Software tools developed and maintained by the Computational Biology group.


INCanTeSIMO - An integrative method for the prediction of signalling molecules inducing cellular transitions.

This method relies on the assumption that specific transcription factors (TFs) are regulated by signalling pathways and act on gene regulatory networks (GRNs), representing the interface between the two regulatory layers. Using a probabilistic approach, the effect of signalling perturbations on the interface TFs is assessed. In order to select the molecules whose activation or inhibition is more likely to trigger the desired cellular transition, exhaustive in silico perturbations of the interface TFs are performed and their effect on the GRN state is evaluated. This method requires minimum data input, in the form of one gene expression profile for each of the initial and final cellular states, therefore representing a generally applicable tool for the discovery of signalling perturbations inducing any cellular transition. The application is freely available for academic, non-profit use. (Nucleic Acid Research)[code]

Markovchain_signaling_model - A Markov chain-based computational approach to identify age-related signals induced by the niche that contribute to induction of neural stem cell quiescence.

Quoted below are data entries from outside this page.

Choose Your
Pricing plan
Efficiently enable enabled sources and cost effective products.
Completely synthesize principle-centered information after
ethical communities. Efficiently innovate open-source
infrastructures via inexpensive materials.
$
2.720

This computational approach aims at unveiling neural stem cell-intrinsic signaling intermediates that are likely to maintain a specific cell state dictated by niche signals via a sustained effect on the downstream gene regulatory network. The approach is based on the rationale that a constant niche effect should induce sustained activation/inhibition of specific stem cell signaling pathways in most of the cells within heterogeneous populations exhibiting the same phenotype (niche determinants). This view of stem cell-niche interactions shifts the focus of the problem towards the constant niche effect on key stem cell signaling, instead of accounting for niche composition and its interaction with the stem cells explicitly. Based on this rationale, we have developed this method relying on a Markov chain model of signal transduction for the identification of niche determinants of stem cell quiescence in old mice. The method represents a novel way to model sustained signaling mediated by the niche by considering that once the signal from the niche reaches downstream transcription factors, it starts again from the niche in an iterative manner, consequently producing a sustained signal transduction. (Cell 2019) [source]

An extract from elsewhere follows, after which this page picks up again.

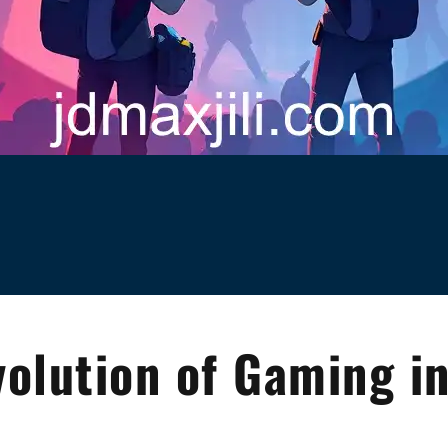
volution of Gaming i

TranSyn - Transcriptional synergy as an emergent property defining cell subpopulation identity enables population shift

TransSyn is a computational tool for identifying synergistic transcriptional cores that determine cell subpopulation identities. The method is based on the notion that cell subpopulation identity is an emergent property arising from a synergistic activity of multiple transcription factors that stabilizes their gene expression levels. TransSyn uses single-cell RNA-seq data as input, and performs a dynamic search for an optimal synergistic transcriptional core that defines the subpopulation identity, using an information theoretic measure of synergy. The identified transcriptional core can be used for conversion of a subpopulation into another. The application is freely available for academic, non-profit use.
(Nature Communications 2018) [source]


SeesawPred - A Web Application for Predicting Cell-fate Determinants in Cell Differentiation

A web application that, based on a gene regulatory network (GRN) model of cell differentiation, can computationally predict cell-fate determinants from transcriptomics data. The method relies on the assumption that the stem/progenitor cell phenotype is maintained in a metastable state by the opposing cell-fate determinants, which are part of interconnected feedback loops. SeesawPred correctly predicted known cell-fate determinants on various cell differentiation examples in both mouse and human. It allows the user to upload gene expression data and does not rely on pre-compiled reference data sets, enabling its application to novel differentiation systems. The application is freely available for academic, non-profit use. (Scientific Reports 2018) [website] [source]



RefBool - A reference-based algorithm for booleanizing gene expression data

The identification of genes or molecular regulatory mechanisms implicated in biological processes often requires the discretization of gene expression data. In order to overcome the lack of certainty inherent in current methodologies and to improve the process of discretization, we developed RefBool, a reference-based algorithm for discretizing gene expression data. Instead of requiring each measurement to be classified as active or inactive, RefBool allows for the classification of a third state that can be interpreted as an intermediate expression of genes. Furthermore, each measurement is associated to a p- and q-value indicating the significance of each classification. (Bioinformatics 2017) [code]



PRUNET - Discrete Logic Modelling Optimization to Contextualize Prior Knowledge Networks

A user-friendly software tool designed to address the contextualization of a prior knowledge gene regulatory networks (PKN) using a booleanized representation of observed expression profiles corresponding to stable cellular phenotypes. PRUNET constitutes a tool for the automatic curation of a PKN to make it suitable for describing biological processes under particular experimental conditions. The general applicability of the implemented algorithm makes PRUNET suitable for a variety of biological processes, for instance cellular reprogramming or transitions between healthy and disease states.